After college, Lewis joined Progressive Insurance as an underwriting trainee. In 1965, he and his mother borrowed $2.5 million, pledging their majority stake as collateral, and completed a leveraged buyout of Progressive. Lewis became chief executive officer of a company which had 40 employees at that time. He subsequently grew the business and, by the 1960s, Progressive had over 100 employees and $6 million in annual revenue. Lewis focused on insuring high-risk drivers — where premiums were greater — using an innovative pricing system and consumer-friendly service offering competitor quote matching and instant claims service. He also brought in a slew of young, enthusiastic workers and devolved decision-making downward, fostering a relaxed yet disciplined and creative corporate culture. As of 2010, Progressive had grown to 27,250 employees, with sales of $15.0 billion and had become the third largest auto insurance company in the United States. In 2000, Lewis retired as CEO of Progressive, though he remained as Chairman of the Board.

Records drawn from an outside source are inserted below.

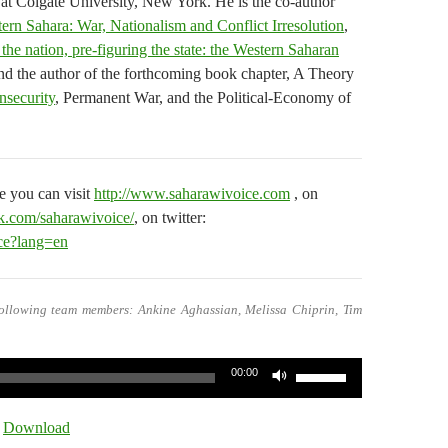
 at Colgate University, New York. He is the co-author
ern Sahara: War, Nationalism and Conflict Irresolution
,
the nation, pre-figuring the state: the Western Saharan
d the author of the forthcoming book chapter, A Theory
Insecurity
, Permanent War, and the Political-Economy of
 you can visit
http://www.saharawivoice.com
, on
k.com/saharawivoice/
, on twitter:
ice?lang=en
ollowing team members: Ankine Aghassian, Melissa Chiprin, Tim
Use
00:00
Up/Down
Arrow
|
Download
keys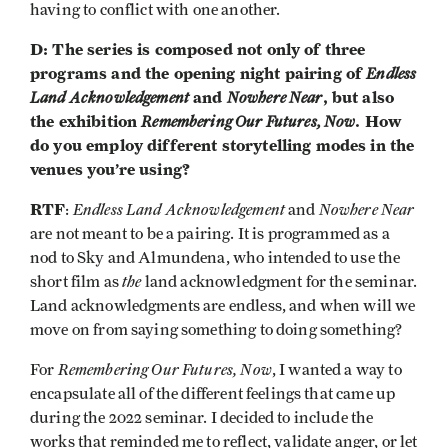
having to conflict with one another.
D: The series is composed not only of three
programs and the opening night pairing of
Endless
Land Acknowledgement
and
Nowhere Near
, but also
the exhibition
Remembering Our Futures, Now
. How
do you employ different storytelling modes in the
venues you’re using?
RTF
Endless Land Acknowledgement
Nowhere Near
:
and
are not meant to be a pairing. It is programmed as a
nod to Sky and Almundena, who intended to use the
the
short film as
land acknowledgment for the seminar.
Land acknowledgments are endless, and when will we
move on from saying something to doing something?
Remembering Our Futures, Now
For
, I wanted a way to
encapsulate all of the different feelings that came up
during the 2022 seminar. I decided to include the
works that reminded me to reflect, validate anger, or let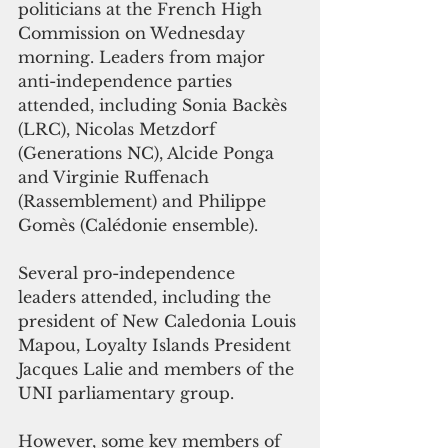
politicians at the French High 
Commission on Wednesday 
morning. Leaders from major 
anti-independence parties 
attended, including Sonia Backès 
(LRC), Nicolas Metzdorf 
(Generations NC), Alcide Ponga 
and Virginie Ruffenach 
(Rassemblement) and Philippe 
Gomès (Calédonie ensemble). 
Several pro-independence 
leaders attended, including the 
president of New Caledonia Louis 
Mapou, Loyalty Islands President 
Jacques Lalie and members of the 
UNI parliamentary group. 
However, some key members of 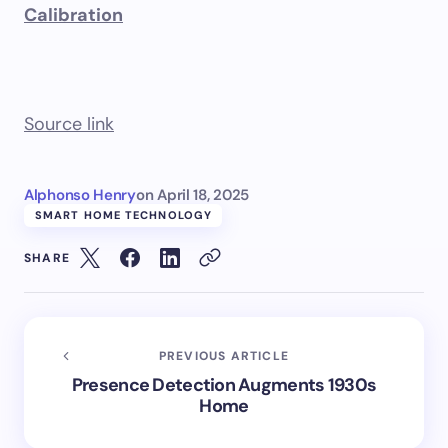
Calibration
Source link
Alphonso Henry
on
April 18, 2025
SMART HOME TECHNOLOGY
SHARE
PREVIOUS ARTICLE
Presence Detection Augments 1930s
Home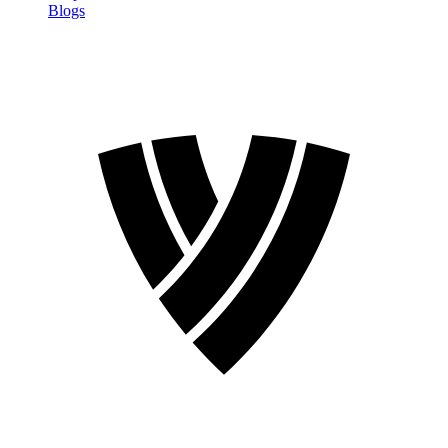
Blogs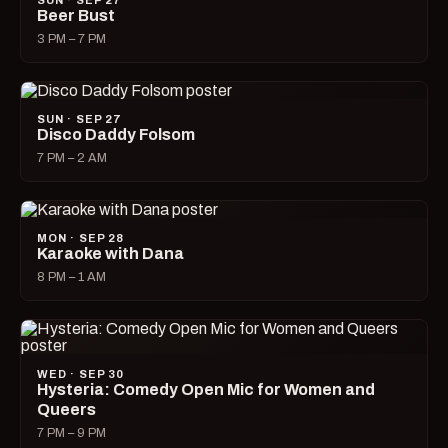
SUN · SEP 27
Beer Bust
3 PM – 7 PM
SUN · SEP 27
Disco Daddy Folsom
7 PM – 2 AM
MON · SEP 28
Karaoke with Dana
8 PM – 1 AM
WED · SEP 30
Hysteria: Comedy Open Mic for Women and
Queers
7 PM – 9 PM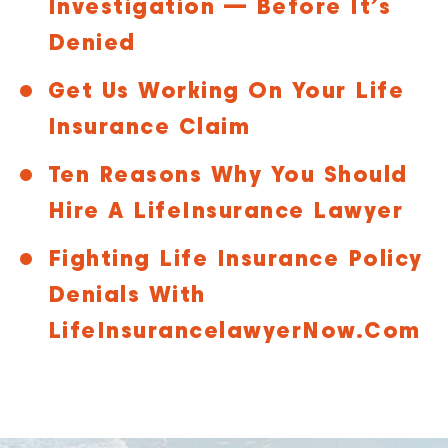
Investigation — Before It’s
Denied
Get Us Working On Your Life
Insurance Claim
Ten Reasons Why You Should
Hire A LifeInsurance Lawyer
Fighting Life Insurance Policy
Denials With
LifeInsurancelawyerNow.com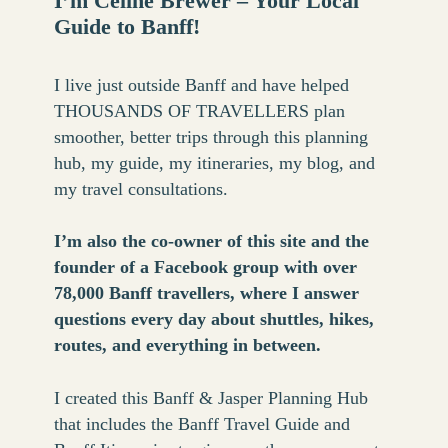
I’m Celine Brewer – Your Local
Guide to Banff!
I live just outside Banff and have helped
THOUSANDS OF TRAVELLERS plan
smoother, better trips through this planning
hub, my guide, my itineraries, my blog, and
my travel consultations.
I’m also the co-owner of this site and the
founder of a Facebook group with over
78,000 Banff travellers, where I answer
questions every day about shuttles, hikes,
routes, and everything in between.
I created this Banff & Jasper Planning Hub
that includes the Banff Travel Guide and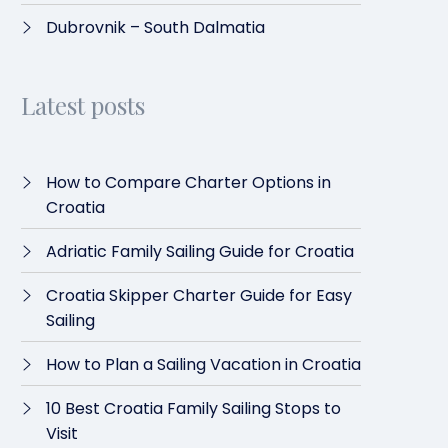
Dubrovnik – South Dalmatia
Latest posts
How to Compare Charter Options in
Croatia
Adriatic Family Sailing Guide for Croatia
Croatia Skipper Charter Guide for Easy
Sailing
How to Plan a Sailing Vacation in Croatia
10 Best Croatia Family Sailing Stops to
Visit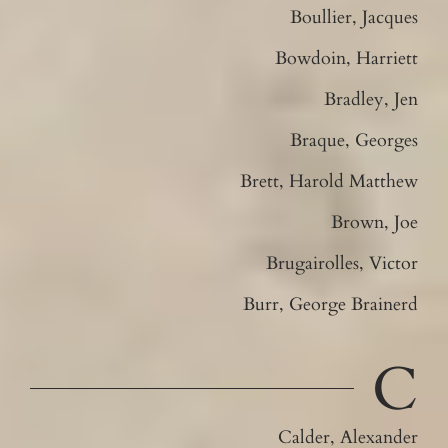
Boullier, Jacques
Bowdoin, Harriett
Bradley, Jen
Braque, Georges
Brett, Harold Matthew
Brown, Joe
Brugairolles, Victor
Burr, George Brainerd
C
Calder, Alexander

Lewis was a trustee of Princeton University, former chairman of the board of directors at the Guggenheim Museum (resigned January 19, 2005), and served on the board of the Cleveland Museum of Art. Although Lewis often gave substantial gifts to artistic and educational organizations, he also had a reputation for — often forcefully — insisting that such organizations be financially accountable and financially sound; in late 2004, Lewis said he would no longer give to Case or Cleveland’s University Circle neighborhood due to poor leadership and management. He said that those funds might instead be diverted to Cleveland State University.
Lewis was an advocate of taxing and regulating the use and sale of marijuana and was one of the main financial backers of the campaign to legalize the use of marijuana for medical use in the United States. In January 2000, Mr. Lewis was arrested and charged in New Zealand for possession of marijuana. Lewis pleaded guilty to three charges and paid a substantial fine, though under New Zealand law he was not required to serve time in jail or prison. According to his lawyer, Marie Dyhrberg, Lewis used the marijuana on the advice of his doctor for pain relief after the partial amputation of his leg in 1998.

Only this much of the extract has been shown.